> _Collected data_
—————

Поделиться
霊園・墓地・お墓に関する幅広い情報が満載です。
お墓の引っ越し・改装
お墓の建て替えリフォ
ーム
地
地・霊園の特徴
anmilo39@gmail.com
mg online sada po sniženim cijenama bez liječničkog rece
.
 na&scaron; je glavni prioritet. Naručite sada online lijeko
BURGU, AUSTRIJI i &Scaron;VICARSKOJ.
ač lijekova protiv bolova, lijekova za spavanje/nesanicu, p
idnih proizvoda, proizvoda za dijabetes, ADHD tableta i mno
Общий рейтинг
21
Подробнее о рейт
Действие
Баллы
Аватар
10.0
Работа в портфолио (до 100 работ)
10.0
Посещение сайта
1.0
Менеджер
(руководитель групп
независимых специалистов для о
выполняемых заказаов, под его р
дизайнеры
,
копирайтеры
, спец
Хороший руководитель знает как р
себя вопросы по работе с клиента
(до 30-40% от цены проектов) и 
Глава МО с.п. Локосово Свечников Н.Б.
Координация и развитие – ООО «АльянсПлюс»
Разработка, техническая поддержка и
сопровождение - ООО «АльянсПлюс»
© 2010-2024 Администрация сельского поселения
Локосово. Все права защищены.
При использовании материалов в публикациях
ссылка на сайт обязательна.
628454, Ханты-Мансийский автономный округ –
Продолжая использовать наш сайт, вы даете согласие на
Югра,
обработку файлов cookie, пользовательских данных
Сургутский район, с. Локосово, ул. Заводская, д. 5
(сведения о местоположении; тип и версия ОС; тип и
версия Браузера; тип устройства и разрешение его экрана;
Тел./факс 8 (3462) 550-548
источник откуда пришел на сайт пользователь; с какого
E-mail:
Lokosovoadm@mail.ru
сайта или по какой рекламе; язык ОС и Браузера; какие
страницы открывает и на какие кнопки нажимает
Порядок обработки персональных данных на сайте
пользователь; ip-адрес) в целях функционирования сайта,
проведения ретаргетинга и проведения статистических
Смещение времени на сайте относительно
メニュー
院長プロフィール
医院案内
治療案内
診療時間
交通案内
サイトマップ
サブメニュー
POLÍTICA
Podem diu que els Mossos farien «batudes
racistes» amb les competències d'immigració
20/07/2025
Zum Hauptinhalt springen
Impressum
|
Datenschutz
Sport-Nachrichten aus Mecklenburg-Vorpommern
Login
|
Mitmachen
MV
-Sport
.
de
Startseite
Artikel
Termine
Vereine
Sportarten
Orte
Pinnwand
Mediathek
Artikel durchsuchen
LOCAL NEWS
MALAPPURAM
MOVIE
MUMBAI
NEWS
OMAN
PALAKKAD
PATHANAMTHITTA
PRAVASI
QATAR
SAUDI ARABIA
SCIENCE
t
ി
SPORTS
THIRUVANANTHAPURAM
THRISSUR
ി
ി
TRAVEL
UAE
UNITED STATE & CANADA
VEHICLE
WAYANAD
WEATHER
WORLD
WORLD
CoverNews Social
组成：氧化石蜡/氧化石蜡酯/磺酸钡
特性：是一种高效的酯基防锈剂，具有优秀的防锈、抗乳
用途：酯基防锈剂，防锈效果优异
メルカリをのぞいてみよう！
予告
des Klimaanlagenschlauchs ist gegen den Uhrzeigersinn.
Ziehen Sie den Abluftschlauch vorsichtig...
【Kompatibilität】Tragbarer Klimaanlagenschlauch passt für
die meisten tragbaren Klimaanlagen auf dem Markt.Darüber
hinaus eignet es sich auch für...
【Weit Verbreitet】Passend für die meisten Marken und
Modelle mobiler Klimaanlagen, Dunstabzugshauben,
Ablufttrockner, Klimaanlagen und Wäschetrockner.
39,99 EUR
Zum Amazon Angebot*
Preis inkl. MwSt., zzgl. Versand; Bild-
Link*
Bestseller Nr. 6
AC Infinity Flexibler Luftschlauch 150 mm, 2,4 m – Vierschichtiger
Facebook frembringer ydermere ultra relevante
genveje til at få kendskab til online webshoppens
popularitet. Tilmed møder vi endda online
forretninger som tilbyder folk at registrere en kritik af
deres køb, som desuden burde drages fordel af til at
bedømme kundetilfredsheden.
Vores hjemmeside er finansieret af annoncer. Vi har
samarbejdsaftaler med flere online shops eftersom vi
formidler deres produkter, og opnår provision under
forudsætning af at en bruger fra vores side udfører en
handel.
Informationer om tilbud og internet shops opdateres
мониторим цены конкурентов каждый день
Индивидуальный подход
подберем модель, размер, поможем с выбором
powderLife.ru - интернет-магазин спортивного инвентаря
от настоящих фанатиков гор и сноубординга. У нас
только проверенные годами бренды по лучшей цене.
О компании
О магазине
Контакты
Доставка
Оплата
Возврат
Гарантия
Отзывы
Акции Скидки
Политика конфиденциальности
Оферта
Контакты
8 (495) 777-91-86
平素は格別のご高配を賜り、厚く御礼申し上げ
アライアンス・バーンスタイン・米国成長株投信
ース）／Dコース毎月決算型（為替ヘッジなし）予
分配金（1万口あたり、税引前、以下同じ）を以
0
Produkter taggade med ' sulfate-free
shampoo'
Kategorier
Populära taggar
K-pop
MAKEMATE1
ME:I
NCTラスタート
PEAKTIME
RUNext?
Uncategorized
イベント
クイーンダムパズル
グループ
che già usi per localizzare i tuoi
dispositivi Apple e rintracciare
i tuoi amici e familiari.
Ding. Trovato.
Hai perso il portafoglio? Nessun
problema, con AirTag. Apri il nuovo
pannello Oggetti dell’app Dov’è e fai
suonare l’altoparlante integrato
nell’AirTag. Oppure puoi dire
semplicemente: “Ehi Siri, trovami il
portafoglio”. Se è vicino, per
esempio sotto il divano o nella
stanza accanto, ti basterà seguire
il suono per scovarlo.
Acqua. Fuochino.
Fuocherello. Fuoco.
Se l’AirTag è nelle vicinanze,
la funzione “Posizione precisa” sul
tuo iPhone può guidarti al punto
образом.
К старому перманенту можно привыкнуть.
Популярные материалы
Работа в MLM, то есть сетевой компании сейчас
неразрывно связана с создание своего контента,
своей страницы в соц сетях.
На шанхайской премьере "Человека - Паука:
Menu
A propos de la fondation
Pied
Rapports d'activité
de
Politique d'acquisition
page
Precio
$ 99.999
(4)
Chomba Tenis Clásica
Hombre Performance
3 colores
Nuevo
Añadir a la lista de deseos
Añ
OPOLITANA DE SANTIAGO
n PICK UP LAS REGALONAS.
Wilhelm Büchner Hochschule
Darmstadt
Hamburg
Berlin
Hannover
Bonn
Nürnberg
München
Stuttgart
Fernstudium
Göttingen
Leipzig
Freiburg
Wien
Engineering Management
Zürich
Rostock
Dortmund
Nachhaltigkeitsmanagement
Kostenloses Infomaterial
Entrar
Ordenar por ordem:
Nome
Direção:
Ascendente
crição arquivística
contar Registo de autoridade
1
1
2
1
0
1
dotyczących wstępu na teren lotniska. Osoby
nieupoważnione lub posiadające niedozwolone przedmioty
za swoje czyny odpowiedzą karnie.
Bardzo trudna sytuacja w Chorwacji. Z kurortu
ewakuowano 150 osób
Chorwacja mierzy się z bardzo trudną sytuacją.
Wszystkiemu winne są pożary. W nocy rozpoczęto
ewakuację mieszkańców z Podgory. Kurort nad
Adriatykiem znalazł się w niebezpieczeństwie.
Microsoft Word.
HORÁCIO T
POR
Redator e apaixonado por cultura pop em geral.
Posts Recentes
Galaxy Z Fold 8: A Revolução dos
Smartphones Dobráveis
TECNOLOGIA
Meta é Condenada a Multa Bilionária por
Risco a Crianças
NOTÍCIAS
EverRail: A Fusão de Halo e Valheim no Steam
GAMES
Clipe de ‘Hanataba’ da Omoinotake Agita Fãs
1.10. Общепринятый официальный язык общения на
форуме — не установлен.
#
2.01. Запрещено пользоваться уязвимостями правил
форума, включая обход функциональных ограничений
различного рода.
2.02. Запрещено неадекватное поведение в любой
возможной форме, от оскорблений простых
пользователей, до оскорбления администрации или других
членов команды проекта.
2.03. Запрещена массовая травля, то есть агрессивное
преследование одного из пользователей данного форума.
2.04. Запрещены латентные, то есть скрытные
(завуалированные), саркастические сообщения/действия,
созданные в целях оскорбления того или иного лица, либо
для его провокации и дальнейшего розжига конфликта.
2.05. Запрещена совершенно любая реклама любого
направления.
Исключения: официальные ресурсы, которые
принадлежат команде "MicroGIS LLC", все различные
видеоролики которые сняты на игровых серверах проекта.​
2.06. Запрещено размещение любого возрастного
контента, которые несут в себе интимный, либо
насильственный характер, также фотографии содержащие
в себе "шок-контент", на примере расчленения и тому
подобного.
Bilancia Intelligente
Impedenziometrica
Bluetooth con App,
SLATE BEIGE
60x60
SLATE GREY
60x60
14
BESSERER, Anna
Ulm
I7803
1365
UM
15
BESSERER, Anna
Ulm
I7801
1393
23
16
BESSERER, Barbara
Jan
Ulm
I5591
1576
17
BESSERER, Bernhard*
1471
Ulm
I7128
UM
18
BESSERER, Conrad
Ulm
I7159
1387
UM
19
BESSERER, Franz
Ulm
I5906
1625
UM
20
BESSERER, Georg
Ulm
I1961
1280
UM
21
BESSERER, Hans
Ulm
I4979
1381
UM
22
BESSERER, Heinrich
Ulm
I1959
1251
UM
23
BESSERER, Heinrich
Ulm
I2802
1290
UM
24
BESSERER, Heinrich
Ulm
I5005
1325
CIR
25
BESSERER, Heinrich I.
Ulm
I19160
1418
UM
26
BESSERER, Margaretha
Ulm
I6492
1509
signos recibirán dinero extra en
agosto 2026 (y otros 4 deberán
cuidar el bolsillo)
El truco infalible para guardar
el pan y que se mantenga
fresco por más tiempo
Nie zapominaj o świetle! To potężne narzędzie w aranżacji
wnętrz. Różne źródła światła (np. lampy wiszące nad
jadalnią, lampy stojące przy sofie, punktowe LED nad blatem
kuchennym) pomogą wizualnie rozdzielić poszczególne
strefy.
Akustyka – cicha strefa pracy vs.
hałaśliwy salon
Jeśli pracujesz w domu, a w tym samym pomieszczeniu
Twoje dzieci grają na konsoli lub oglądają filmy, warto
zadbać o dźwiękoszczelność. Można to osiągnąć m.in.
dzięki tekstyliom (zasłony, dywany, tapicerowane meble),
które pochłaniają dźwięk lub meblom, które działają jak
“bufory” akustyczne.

—————

> _What you have to do_
There is a run of lines above from the one with "forudsætning af at" to the one with "che già usi per localizzare i tuoi"; print exactly that run, both ends included, and nothing else.

> _Exercise output_
forudsætning af at en bruger fra vores side udfører en
handel.
Informationer om tilbud og internet shops opdateres
мониторим цены конкурентов каждый день
Индивидуальный подход
подберем модель, размер, поможем с выбором
powderLife.ru - интернет-магазин спортивного инвентаря
от настоящих фанатиков гор и сноубординга. У нас
только проверенные годами бренды по лучшей цене.
О компании
О магазине
Контакты
Доставка
Оплата
Возврат
Гарантия
Отзывы
Акции Скидки
Политика конфиденциальности
Оферта
Контакты
8 (495) 777-91-86
平素は格別のご高配を賜り、厚く御礼申し上げ
アライアンス・バーンスタイン・米国成長株投信
ース）／Dコース毎月決算型（為替ヘッジなし）予
分配金（1万口あたり、税引前、以下同じ）を以
0
Produkter taggade med ' sulfate-free
shampoo'
Kategorier
Populära taggar
K-pop
MAKEMATE1
ME:I
NCTラスタート
PEAKTIME
RUNext?
Uncategorized
イベント
クイーンダムパズル
グループ
che già usi per localizzare i tuoi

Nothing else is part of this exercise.